◆ **Task directions**
Which lines below hold the word "from"? Report each one.
■ ■ ■
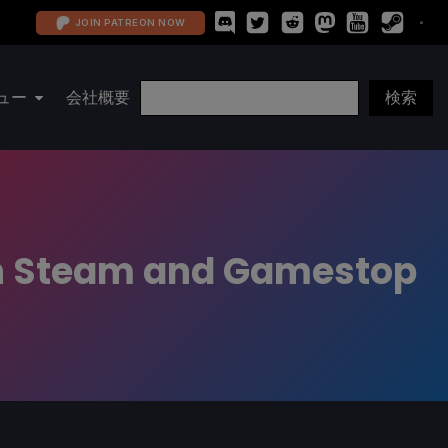
JOIN PATREON NOW
ュー
会社概要
on Steam and Gamestop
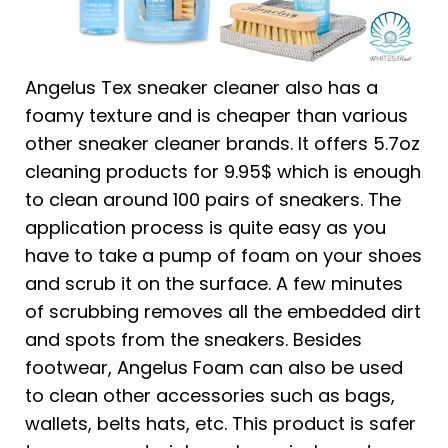
Angelus Tex sneaker cleaner also has a
foamy texture and is cheaper than various
other sneaker cleaner brands. It offers 5.7oz
cleaning products for 9.95$ which is enough
to clean around 100 pairs of sneakers. The
application process is quite easy as you
have to take a pump of foam on your shoes
and scrub it on the surface. A few minutes
of scrubbing removes all the embedded dirt
and spots from the sneakers. Besides
footwear, Angelus Foam can also be used
to clean other accessories such as bags,
wallets, belts hats, etc. This product is safer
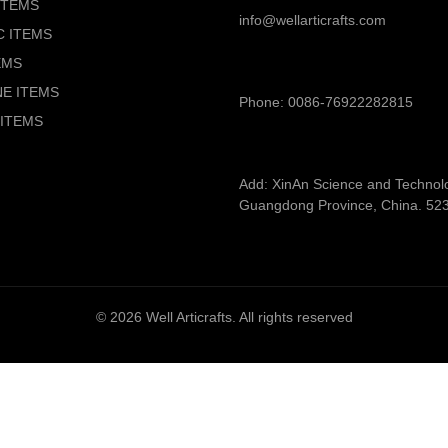
ITEMS
info@wellarticrafts.com
C ITEMS
EMS
NE ITEMS
Phone: 0086-76922282815
ITEMS
Add: XinAn Science and Technolog
Guangdong Province, China. 52
© 2026
Well Articrafts
. All rights reserved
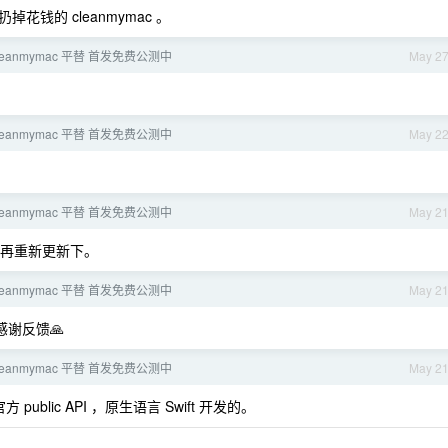
钱的 cleanmymac 。
leanmymac 平替 首发免费公测中
May 2
leanmymac 平替 首发免费公测中
May 2
leanmymac 平替 首发免费公测中
May 2
再重新更新下。
leanmymac 平替 首发免费公测中
May 2
感谢反馈🙏
leanmymac 平替 首发免费公测中
May 2
public API ，原生语言 Swift 开发的。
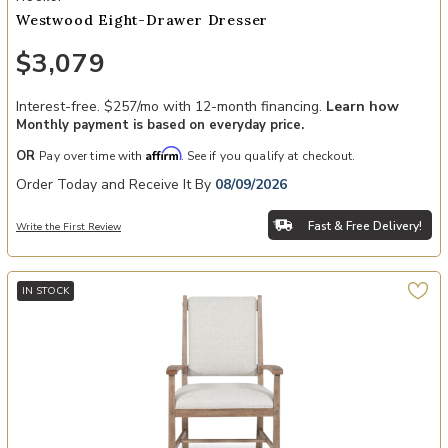
Westwood Eight-Drawer Dresser
$3,079
Interest-free. $257/mo with 12-month financing.
Learn how
Monthly payment is based on everyday price.
Affirm
OR
Pay over time with
. See if you qualify at checkout.
Order Today and Receive It By
08/09/2026
Fast & Free Delivery!
Write the First Review
IN STOCK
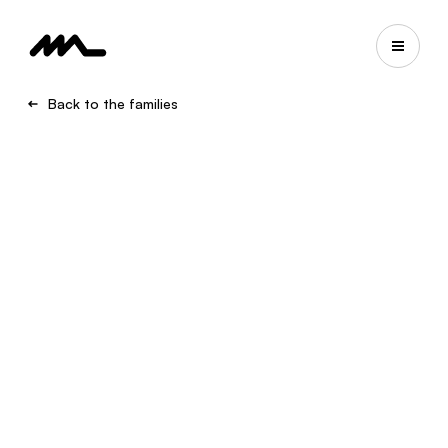
Back to the families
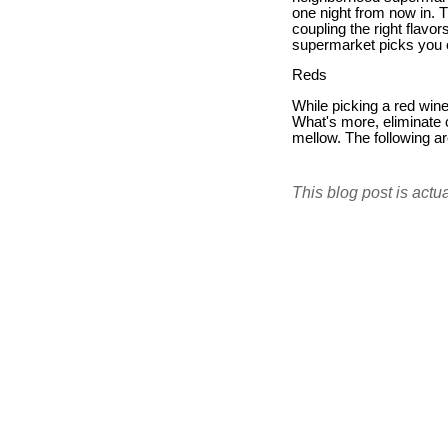
one night from now in. 
coupling the right flavo
supermarket picks you 
Reds
While picking a red wine
What's more, eliminate c
mellow. The following ar
This blog post is actu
■ ■ ■
◆ **Your solution**
and spots from the sneakers. Besides
one night from now in. 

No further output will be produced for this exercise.